Littérature noire
24 Janvier 2022
Lorsque le tout jeune Stan Carlisle prend la parole devant ce policier qui veut coffrer tous ses camarades forains, il ne le sait pas encore, mais c'est un autre des tournants de sa vie. Lui, le magicien des cartes, au milieu de la galerie de monstres de la tournée Ackerman et Zorbaugh (un Ten to One, foire où l'on peut voir des monstres, des magiciens, des surhommes..), vient de persuader l'officier de police de laisser tranquille toute la troupe. Par sa voix, son assurance, il a su trouver le ton et les mots. On est dans les années 20, dans le Sud des Etats-Unis, et Stan le Mentaliste va commencer une carrière qui va le mener de ville en ville, de succès en succès. A la recherche du grand coup.
D'abord avec sa compagne Molly, il va jouer les télépathes grâce à un système de codes très au point, une supercherie qui bluffera la bonne société de la côte Est. Puis, autre révélation, il va entrer en contact avec les morts, à travers d'autres artifices, des câbles, des lumières savamment orchestrées. Surtout il va se faire ordonner pasteur pour donner une once mystique à tout ce décorum. Charmeur, machiavélique, Stan Carlisle n'en est pas moins un homme qui a dû encaisser le dur divorce de ses parents, la mort de son chien adoré à un âge où les animaux sont vos meilleurs amis. Il doit également vivre avec l'empoisonnement involontaire d'un forain de sa première troupe. De cela, il s'ouvre à une psychiatre qui lui propose le fameux grand coup qu'il attend...
Le chef d'oeuvre noir de William Lindsay Gresham revient donc dans l'actualité à la faveur de la nouvelle adaptation par Guillermo del Toro.

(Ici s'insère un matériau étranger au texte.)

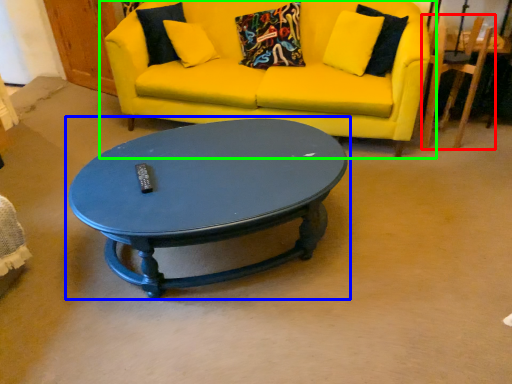 Question: Estimate the real-world distances between objects in this image. Which object is closer to armchair (highlighted by a red box), coffee table (highlighted by a blue box) or studio couch (highlighted by a green box)?

Choices:
 (A) coffee table
 (B) studio couch

Answer: (B) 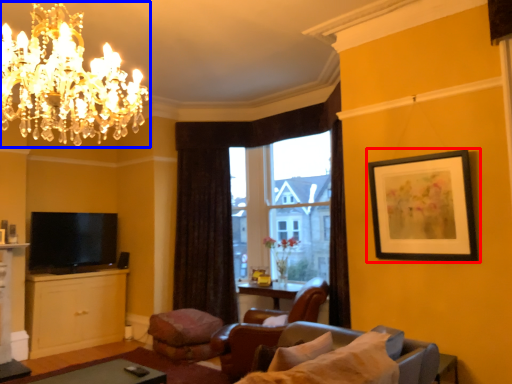 Question: Which object is closer to the camera taking this photo, picture frame (highlighted by a red box) or chandelier (highlighted by a blue box)?

Choices:
 (A) picture frame
 (B) chandelier

Answer: (B)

Mais le roman, sorti en 1946, avait déjà été adapté dès 1947 avec Tyrone Power. En France, le livre avait été traduit chez Julliard en 1948 sous le titre trop explicite, et trompeur, Le charlatan. Christian Bourgois puis Gallimard l'ont ensuite réédité. C'est que Nightmare Alley est un sacré morceau. Un voyage de folies, celle d'une époque où le spiritisme fait fureur, celle d'une épouse aussi où un homme culotté pouvait tout se permettre. Y compris le pire. Stan Carlisle est un personnage un peu thompsonien, arriviste, roublard, blessé par son enfance, jamais totalement à l'aise avec les femmes. Il veut la fortune mais sait qu'il marche sur le fil du rasoir. "Je les tiens à ma merci et je peux leur faire lâcher tout ce que je veux. Le geek a son whisky. Mais les autres boivent autre chose : ils se saoulent de promesses. Ils se saoulent d'espoir. Et j'en ai à leur donner de l'espoir." C'est l'histoire, jamais épuisée, d'un homme qui voulait manger le monde, d'un bonimenteur sans scrupules, d'une ambition mal démarrée et forcément... Les cinquante dernières pages sont à couper le souffle, concluent d'une manière inattendue ce qui a tout d'un conte amoral.
La puissance de Nightmare Alley c'est aussi de faire sentir aux lecteurs cette incroyable ambiance de forains, de freaks, ces mises en scène truquées, complexes. Parce que William Lindsay Grisham a été bercé par les fêtes de Coney Island pendant toute son enfance. Parce qu'il a vécu cela de près. Parce qu'il a recueilli les confidences d'un forain (Joseph Daniel Halliday nous apprend le regretté Nick Tosches dans une merveilleuse préface) engagé comme lui dans les rangs républicains lors de la Guerre d'Espagne. S'il a mis deux ans pour écrire les six premiers chapitres, les seize autres furent bouclés en quatre mois. Seize chapitres qui s'ouvrent avec autant de cartes du tarot, une vraie audace pour l'époque. Nightmare Alley c'est le seul succès de son auteur, homme torturé, tombé dans l'alcoolisme, marxiste, représentant en assurance, copiste... atteint d'un cancer de la gorge, le 14 septembre 1962, il se suicide dans l'hôtel même où il avait écrit le seul roman qui lui aura apporté gloire et fortune éphémères.
Nightmare Alley (trad. Denise Nast), ed. La Série Noire, 464 pages, 22 euros.